The only character in The Invisible Man who benefits from his relationship with Griffin is Marvel. He is the only one who undergoes a transformation by the end of the novel. Why Wells decided to make Marvel the only truly rounded character seems to be surprising enough. However, it seems that Wells probably decided to add the Epilogue almost as an afterthought. There is a strong possibility that Wells wanted to add the Epilogue to tie up loose ends, like perhaps what happened to the three diaries? Were the diaries secure? What if they fell into the wrong hands? What happened to the money Griffin had robbed? What about Marvel? He dropped out rather suddenly after the sixteenth chapter!
The transformation that takes place in Marvel at the end is puzzling enough, but then I guess this had to happen because Wells had to make Marvel a credible enough character with whom the diaries could be entrusted. The author portrays Marvel in the Epilogue as someone who has suddenly matured into a 'great thinker', someone who has 'movements [that] are slow' meaning that he is someone who is not likely to make rash decisions. The most radical transformation is perhaps described in the words, 'But he has a reputation for wisdom'. While these changes are related to his attitudes, beliefs, and character, we also see Marvel as someone who has prospered greatly from his association with Griffin. He now runs an inn named The Invisible Man, and on the signboard are images of boots and a hat. The name of Inn is a tribute to Griffin, who ironically was his benefactor, while the pictures on the signboard indicate that he remembers his humble roots! Prosperity has not blinded him from remembering his past! Do his humbleness and maturity make Marvel the best guardian of Griffin's diaries?
The answer to the question of whether Marvel is the best guardian of Griffin's diaries and his secret to invisibility needs to be analysed with reference to the transformation that has taken place in his character. Marvel's prosperity has apparently not blinded him, to the harms that the misuse of the secrets of the diaries might lead to, his own words, "I wouldn't do what he did" suggest that Marvel would never use the secrets of the diaries in a way that would harm the society in any way! It is clear that the harmful secrets of the diaries are safe in the hands of this unlikeliest of characters in the novel!

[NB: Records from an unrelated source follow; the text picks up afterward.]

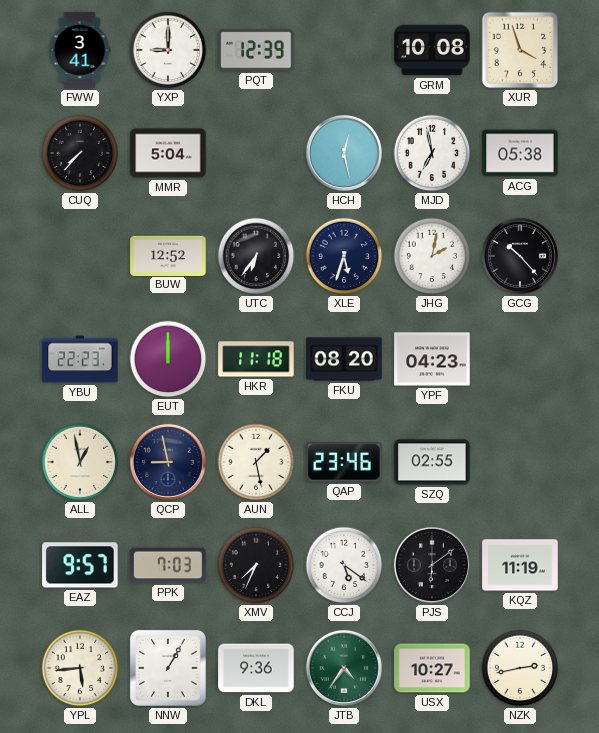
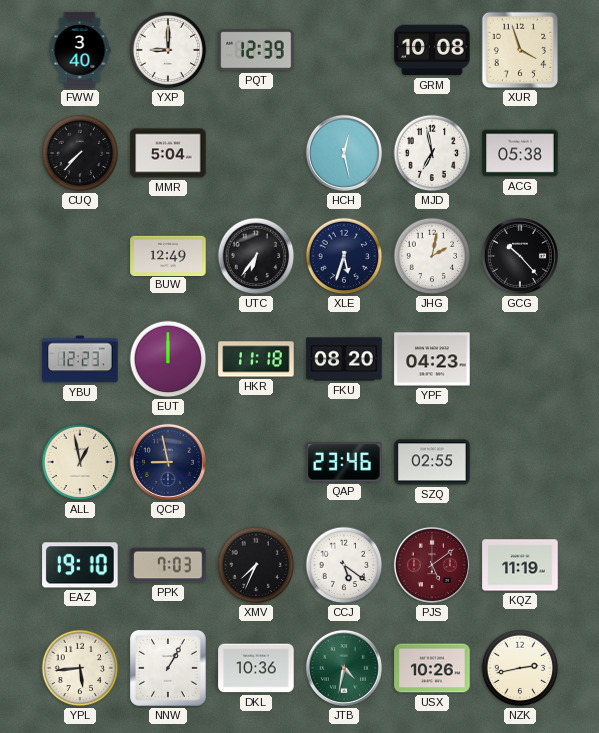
FWW: 3:41 -> 3:40
BUW: 12:52 -> 12:49
YBU: 22:23 -> 12:23
AUN: 1:28 -> none
EAZ: 9:57 -> 19:10
PJS: 6:09 -> 5:09
PJS dial: black -> burgundy
DKL: 9:36 -> 10:36
JTB: 4:36 -> 4:32
USX: 10:27 -> 10:26
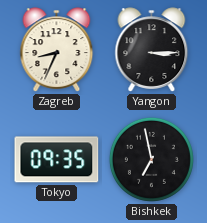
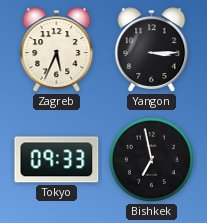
Zagreb: 8:34 -> 5:34
Tokyo: 09:35 -> 09:33
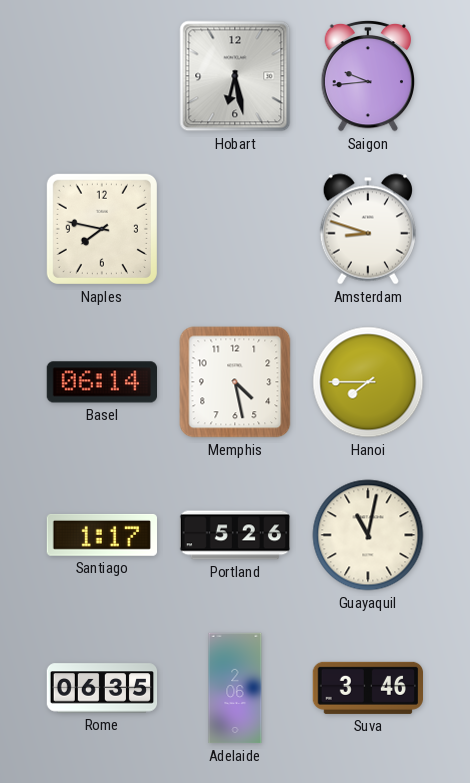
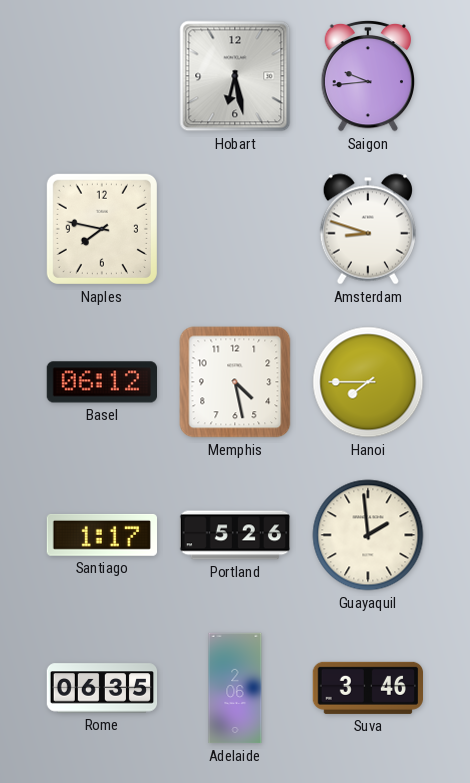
Basel: 06:14 -> 06:12
Guayaquil: 11:02 -> 1:59
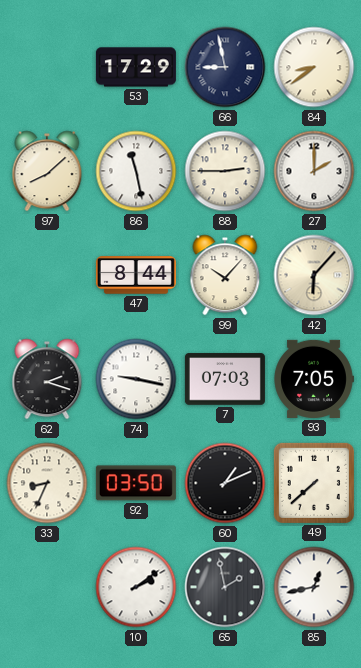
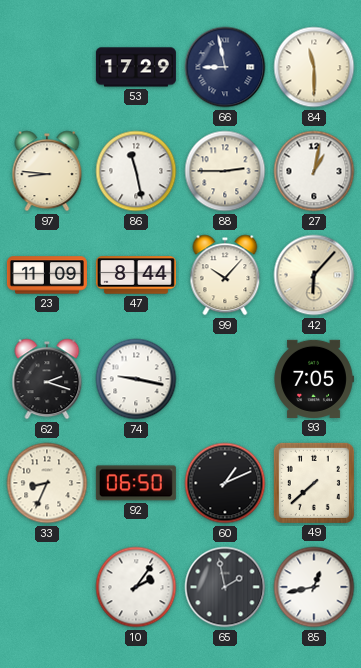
84: 8:39 -> 11:30
97: 8:08 -> 8:46
27: 2:00 -> 1:02
23: none -> 11:09
7: 07:03 -> none
92: 03:50 -> 06:50
10: 2:09 -> 2:06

This brings us to the question of whether he is a safer guardian of Griffin's secrets than perhaps even Kemp! Kemp, it is clear, had ambitions, as innocuous as joining the fellowship of the Royal Society but then ambitions are ambitions, and one wonders if even a man like Kemp might not be swayed into using Griffin's secrets to gain a place in the Royal Society! Wells was aware of the fact that he could not entrust Griffin's diaries to the custody of Kemp, therefore he affected a transformation in Marvel to make him perhaps the most viable custodian of Griffin's diaries.
One wonders if Wells might not be suggesting that the wisdom and maturity of a relatively less educated person like Marvel might not be a better reason for entrusting dangerous secrets than the assurance of the knowledge of a highly educated person like Kemp. The ethics of scientific research might, in fact, be better understood by the less educated and humble person like Marvel than those who are highly educated like Kemp and Griffin! Being highly educated does not condone the lack of maturity and humbleness in those who are highly educated!